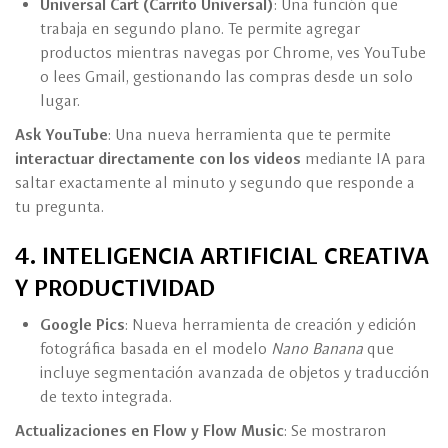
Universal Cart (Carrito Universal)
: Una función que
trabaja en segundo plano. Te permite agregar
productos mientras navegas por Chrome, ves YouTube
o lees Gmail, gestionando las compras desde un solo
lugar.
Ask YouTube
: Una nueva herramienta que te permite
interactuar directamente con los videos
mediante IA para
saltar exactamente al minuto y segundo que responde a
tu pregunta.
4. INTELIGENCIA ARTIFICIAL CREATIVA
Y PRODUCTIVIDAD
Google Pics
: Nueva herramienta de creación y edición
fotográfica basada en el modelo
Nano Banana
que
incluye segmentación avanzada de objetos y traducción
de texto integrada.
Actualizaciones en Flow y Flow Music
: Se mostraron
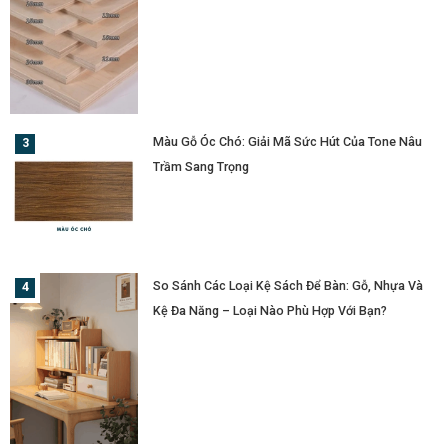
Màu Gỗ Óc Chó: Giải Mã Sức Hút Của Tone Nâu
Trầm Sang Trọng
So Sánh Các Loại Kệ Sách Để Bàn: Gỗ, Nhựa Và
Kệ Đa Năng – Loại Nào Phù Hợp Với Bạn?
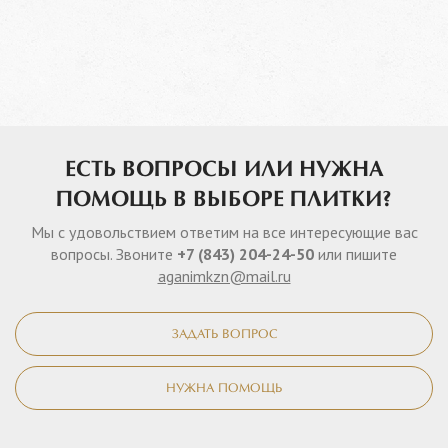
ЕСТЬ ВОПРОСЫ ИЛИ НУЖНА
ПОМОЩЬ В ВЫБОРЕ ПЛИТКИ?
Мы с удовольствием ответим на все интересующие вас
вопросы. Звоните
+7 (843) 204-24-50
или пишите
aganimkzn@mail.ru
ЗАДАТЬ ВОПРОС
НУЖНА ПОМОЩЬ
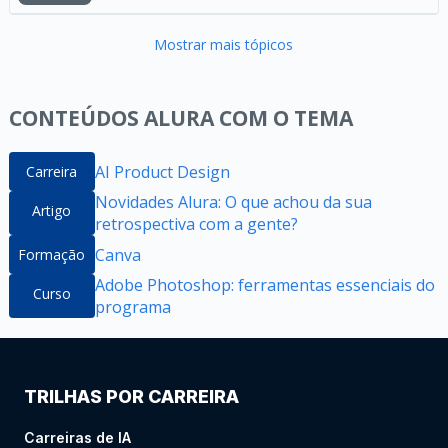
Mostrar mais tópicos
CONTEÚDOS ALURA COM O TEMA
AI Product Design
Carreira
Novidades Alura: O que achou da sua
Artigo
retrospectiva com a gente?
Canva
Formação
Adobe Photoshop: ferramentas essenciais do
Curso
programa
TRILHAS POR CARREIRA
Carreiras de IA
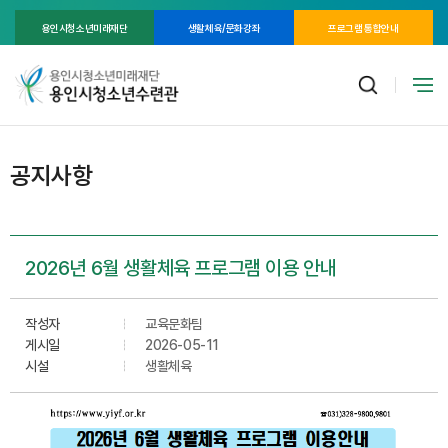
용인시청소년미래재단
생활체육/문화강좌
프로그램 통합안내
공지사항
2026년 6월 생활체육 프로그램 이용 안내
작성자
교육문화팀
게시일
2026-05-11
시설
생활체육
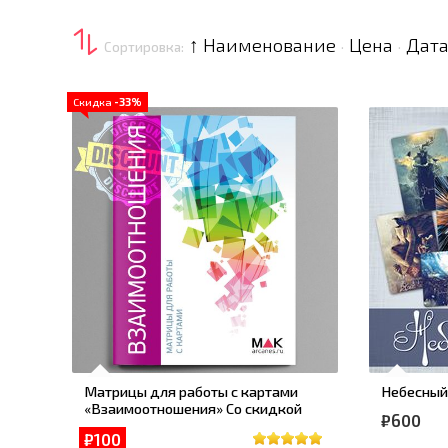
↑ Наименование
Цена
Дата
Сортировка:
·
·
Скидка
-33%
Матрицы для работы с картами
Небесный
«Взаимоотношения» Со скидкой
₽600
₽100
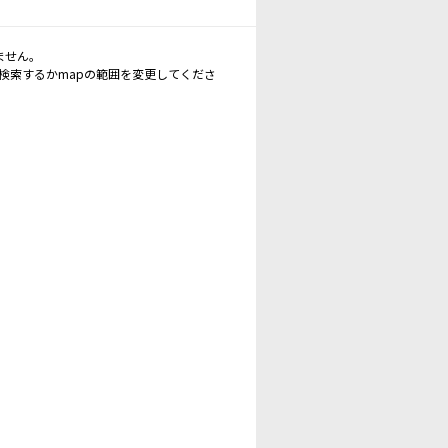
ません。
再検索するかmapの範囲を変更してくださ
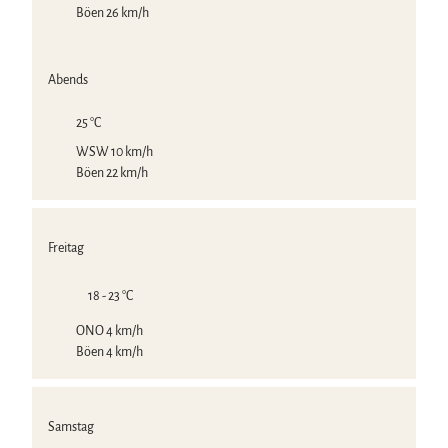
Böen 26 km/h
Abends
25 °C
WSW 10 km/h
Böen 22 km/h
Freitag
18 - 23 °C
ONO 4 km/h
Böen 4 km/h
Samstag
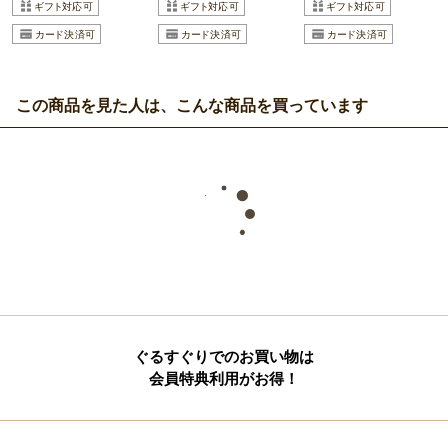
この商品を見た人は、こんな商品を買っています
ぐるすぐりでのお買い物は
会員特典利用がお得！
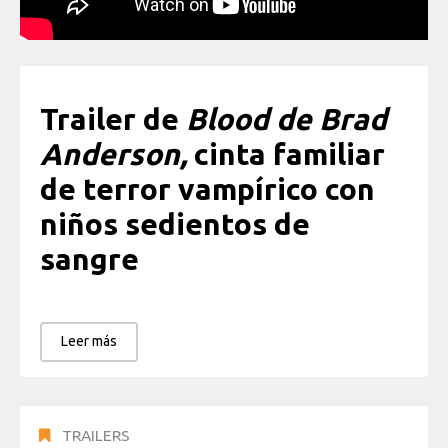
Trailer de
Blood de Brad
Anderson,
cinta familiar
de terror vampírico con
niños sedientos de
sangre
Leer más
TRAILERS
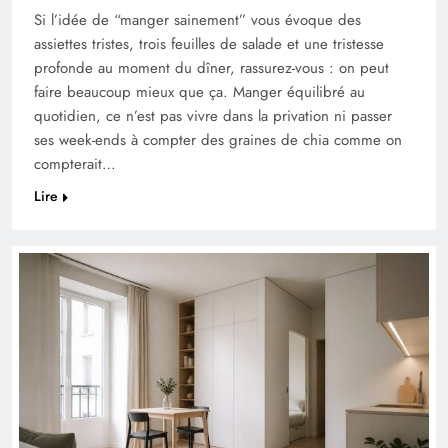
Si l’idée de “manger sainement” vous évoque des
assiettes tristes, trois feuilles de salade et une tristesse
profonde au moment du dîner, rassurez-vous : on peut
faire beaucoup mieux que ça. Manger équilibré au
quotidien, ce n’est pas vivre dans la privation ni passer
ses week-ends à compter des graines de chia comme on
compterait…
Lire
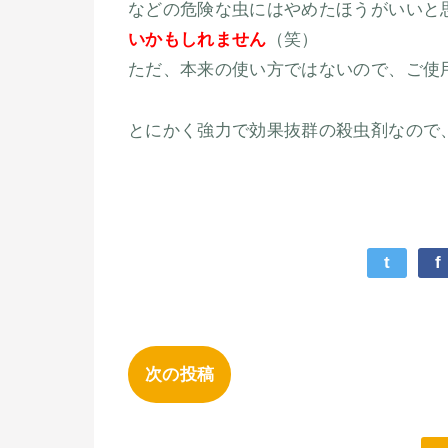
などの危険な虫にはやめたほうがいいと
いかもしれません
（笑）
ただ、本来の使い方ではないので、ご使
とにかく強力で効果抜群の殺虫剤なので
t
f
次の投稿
※ ※ ※
• **EXERCISE AIM**:
Say how many lines in the data above contain the string "ПОМОЩЬ", and give no other output.

• **PROBLEM SOLUTION**:
2